August's assignment show is titled "REM Cycle" and will focus on the art of dreams and nightmares. Dreams have often served as subject matter for artistic endeavors, from the dream worlds of filmmakers like Michel Gondry and David Lynch to the eerie writings of Samuel Coleridge and Clive Barker. In the visual arts dreams can lead to fantastical imagery and strange compositions, alternatively frightening or comedic, and often a combination of the familiar and the uncanny. If you would like to create a work for "REM Cycle" but are stuck on where to start or how to incorporate the theme, here's a little inspiration to get you started. The submission deadline is July 21st! An eighteenth century art movement that often drew from dreams was Symbolism, which was created by some European artists as a reaction against Neo-Classicism and Realism, wanting to infuse their works with imagination and spirituality. One of the most-known Symbolists is Odilon Redon, whose strange drawings of composite creatures and religious figures often verge on nightmarish. Outsider artist Henri Rousseau, active around the same time, created similarly unreal works with his flat, stylized paintings of colorful jungles (though he never left France), and often fused idealized dream imagery with the illustrations of jungles he used as references.

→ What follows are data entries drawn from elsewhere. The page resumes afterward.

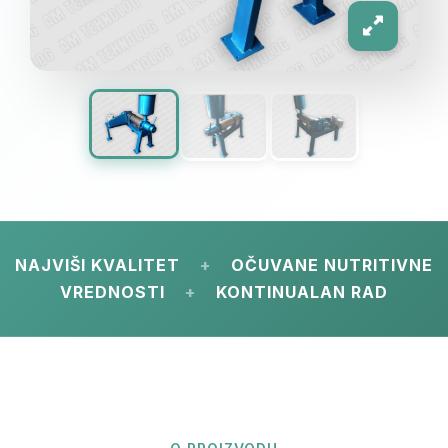
NAJVIŠI KVALITET
+
OČUVANE NUTRITIVNE
VREDNOSTI
+
KONTINUALAN RAD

Of course, the most notable artworks influenced by dreams are those of the Surrealist movement, whose members placed high value on the process of Freudian dream analysis as a window into the subconscious, and often incorporated dream imagery. Salvador Dalí was especially known for his vast dreamscapes featuring elongated figures and animals, melting objects, and optical illusions. German painter Max Ernst experimented with a variety of techniques for his imaginative works, which often included bird symbolism and multiple layers of images. His wife Dorothea Tanning painted dream-like scenarios with a heightened realism.
More recently, artists of varying styles and media have turned to dreams and surreal imagery as subjects in their art. Jane Gifford has created a sprawling series of paintings inspired by her dreams, often shown in grayscale with flashes of color. Robin Whitmore kept an online dream journal, intimately illustrating his "nightvisions" in different media and writing down their stories,. Photographer Joshua Hoffine is definitely on the "nightmare" side of things, staging elaborate tableaux of horrific visions of monsters, killers, and the paranormal.
If you're not directly inspired directly by dreams and nightmares, you might instead be compelled to create works about sleeping habits! Many artists have made sleeping figures their subject, from Constantin Brancusi to Henri Matisse. Inspired by the relationship between Robert Rauschenberg and Jasper Johns, photographer Tammy Rae Carland did a series of aerial shots of the empty beds of lesbian couples.